La visita di Nancy Pelosi a Taiwan ha oscurato anche il vertice dell’Associazione delle nazioni del sud-est asiatico (ASEAN), tenutosi a Phnom Penh, capitale della Cambogia, un incontro volto, tra l’altro, a riunire gli sforzi per trovare una soluzione alla tomba crisi in cui è inghiottito il Myanmar.
Il forum, a cui hanno partecipato potenze come Cina, Stati Uniti, Russia e Giappone, si è concluso senza che fossero stati annunciati accordi di rilievo e dopo che la chiusura è stata posticipata fino a questo sabato a causa delle crescenti tensioni tra Pechino e Washington. Il segretario di Stato Usa ha ribadito durante il vertice che il suo Paese ha chiarito alla Cina che non cercava una crisi con la visita del politico democratico.

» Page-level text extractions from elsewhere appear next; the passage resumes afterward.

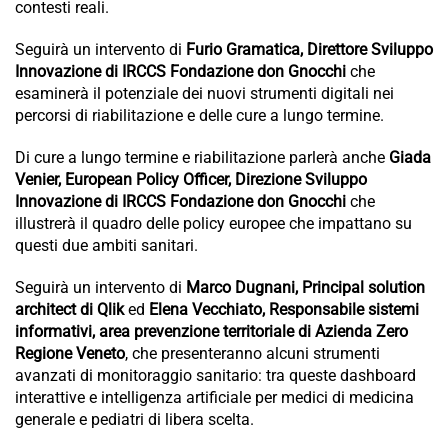
contesti reali.
Seguirà un intervento di
Furio Gramatica, Direttore Sviluppo
Innovazione di IRCCS Fondazione don Gnocchi
che
esaminerà il potenziale dei nuovi strumenti digitali nei
percorsi di riabilitazione e delle cure a lungo termine.
Di cure a lungo termine e riabilitazione parlerà anche
Giada
Venier, European Policy Officer, Direzione Sviluppo
Innovazione di IRCCS Fondazione don Gnocchi
che
illustrerà il quadro delle policy europee che impattano su
questi due ambiti sanitari.
Seguirà un intervento di
Marco Dugnani, Principal solution
architect di Qlik
ed
Elena Vecchiato, Responsabile sistemi
informativi, area prevenzione territoriale di Azienda Zero
Regione Veneto
, che presenteranno alcuni strumenti
avanzati di monitoraggio sanitario: tra queste dashboard
interattive e intelligenza artificiale per medici di medicina
generale e pediatri di libera scelta.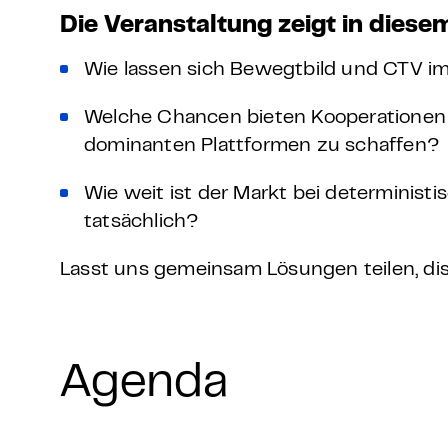
Die Veranstaltung zeigt in diese
Wie lassen sich Bewegtbild und CTV im
Welche Chancen bieten Kooperationen u
dominanten Plattformen zu schaffen?
Wie weit ist der Markt bei determinist
tatsächlich?
Lasst uns gemeinsam Lösungen teilen, dis
Agenda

“Non c’è giustificazione per questa risposta militare estrema e sproporzionata”, ha sottolineato. Blinken ha assicurato che Washington avrebbe sostenuto i suoi alleati e avrebbe effettuato il normale traffico aereo e marittimo attraverso lo Stretto di Formosa: “Voleremo, navigheremo e opereremo dove il diritto internazionale lo consente”, ha sottolineato.Da parte sua, il ministro degli Esteri cinese Wang Yi ha affermato che nelle sue osservazioni “Blinken ha diffuso informazioni sbagliate e non ha parlato onestamente”.
“Vogliamo lanciare un avvertimento agli Stati Uniti: non agire in fretta, non affrettarti a creare una grave crisi”, ha avvertito Wang. Anche Jing Quan, un alto funzionario dell’ambasciata cinese a Washington, ha fatto eco alle osservazioni di Wang Yi: “L’unica via d’uscita da questa crisi è che la parte statunitense prenda immediatamente provvedimenti per rettificare i propri errori ed eliminare il grave impatto del viaggio di Pelosi.

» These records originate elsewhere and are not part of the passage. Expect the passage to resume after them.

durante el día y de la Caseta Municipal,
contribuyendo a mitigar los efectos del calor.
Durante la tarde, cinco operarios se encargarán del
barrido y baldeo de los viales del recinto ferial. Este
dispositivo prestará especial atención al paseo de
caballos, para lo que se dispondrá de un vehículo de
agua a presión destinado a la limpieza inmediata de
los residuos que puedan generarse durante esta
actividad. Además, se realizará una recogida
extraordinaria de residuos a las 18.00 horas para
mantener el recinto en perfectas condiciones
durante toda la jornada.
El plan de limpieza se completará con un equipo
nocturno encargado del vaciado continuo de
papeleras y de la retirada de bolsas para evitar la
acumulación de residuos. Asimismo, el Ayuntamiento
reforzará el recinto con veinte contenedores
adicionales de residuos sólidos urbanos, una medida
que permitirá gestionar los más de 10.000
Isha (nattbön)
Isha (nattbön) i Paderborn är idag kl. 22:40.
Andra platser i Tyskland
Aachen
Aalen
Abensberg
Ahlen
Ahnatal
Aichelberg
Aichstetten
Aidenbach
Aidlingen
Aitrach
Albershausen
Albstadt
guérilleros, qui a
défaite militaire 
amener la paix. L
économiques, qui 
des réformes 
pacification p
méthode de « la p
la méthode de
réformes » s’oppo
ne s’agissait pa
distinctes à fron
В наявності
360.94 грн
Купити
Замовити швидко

Il portavoce della sicurezza della Casa Bianca, John Kirby, ritiene, tuttavia, che “non c’è nulla che gli Stati Uniti debbano rettificare”. Con il suo tour in Asia-Pacifico (che questa settimana l’ha portata anche a Singapore, Malesia, Corea del Sud e Giappone), Pelosi ha attirato critiche anche da Pyongyang.
L’agenzia di stampa statale nordcoreana KCNA cita Jo Yong-sam, direttore generale del Dipartimento di stampa e informazione del ministero degli Esteri nordcoreano, il quale afferma che “gli Stati Uniti dovranno pagare a caro prezzo tutti i problemi che stanno creando [Pelosi ] nei luoghi che hai visitato”. La politica democratica ha approfittato del suo viaggio a Seoul per avvicinarsi all’area di sicurezza congiunta di Panmunjom, nella zona smilitarizzata che separa le due Coree.